|| ||Paul Menage <menage-hpIqsD4AKlfQT0dZR+AlfA@public.gmane.org>|
|| ||balbir-xthvdsQ13ZrQT0dZR+AlfA@public.gmane.org, pj-sJ/iWh9BUns@public.gmane.org, Pavel Emelianov <xemul-GEFAQzZX7r8dnm+yROfE0A@public.gmane.org>,
KAMEZAWA Hiroyuki <kamezawa.hiroyu-+CUm20s59erQFUHtdCDX3A@public.gmane.org>,
|| ||[RFC][PATCH 0/7] CGroup API: More structured API for CGroups control
|| ||Fri, 15 Feb 2008 12:44:18 -0800|
|| ||containers-cunTk1MwBs9QetFLy7KEm3xJsTq8ys+cHZ5vskTnxNA@public.gmane.org, linux-kernel-u79uwXL29TY76Z2rM5mHXA@public.gmane.org|
This set of patches makes the Control Groups API more structured and
1) Allows control files to be associated with data types such as
"u64", "string", "map", etc.

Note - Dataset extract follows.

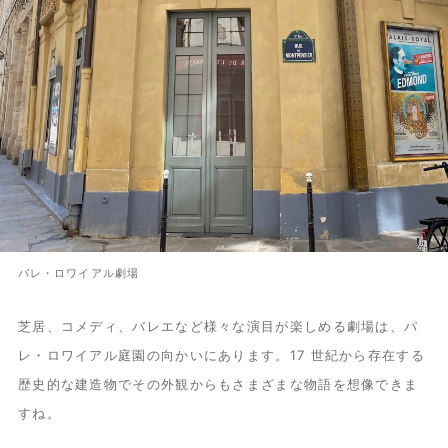
パレ・ロワイアル劇場
芝居、コメディ、バレエなど様々な演目が楽しめる劇場は、パ
レ・ロワイアル庭園の向かいにあります。17 世紀から存在する
歴史的な建造物でその外観からもさまざまな物語を想像できま
すね。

These types show up in a new cgroup.api
file in each cgroup directory, along with a user-readable
string. Files that use cgroup-provided data accessors have these file
types inferred automatically.
2) Moves various files in cpusets and the memory controller from using
custom-written file handlers to cgroup-defined handlers
3) Adds the "cgroup." prefix for existing cgroup-provided control
files (tasks, release_agent, releasable, notify_on_release). Given
than we've already had 2.6.24 go out without this prefix, I guess this
could be a little contentious - but it seems like a good move to
prevent name clashes in the future. (Note that this doesn't affect
mounting the legacy cpuset filesystem, since the compatibility layer
disables all prefixes when mounted with filesystem type "cpuset"). If
people object too strongly, we could just make this the case for *new*
cgroup API files, but I think this is a case where consistency would
be better than compatibility - I'd be surprised if anyone has written
major legacy apps yet that rely on 2.6.24 cgroup control file names.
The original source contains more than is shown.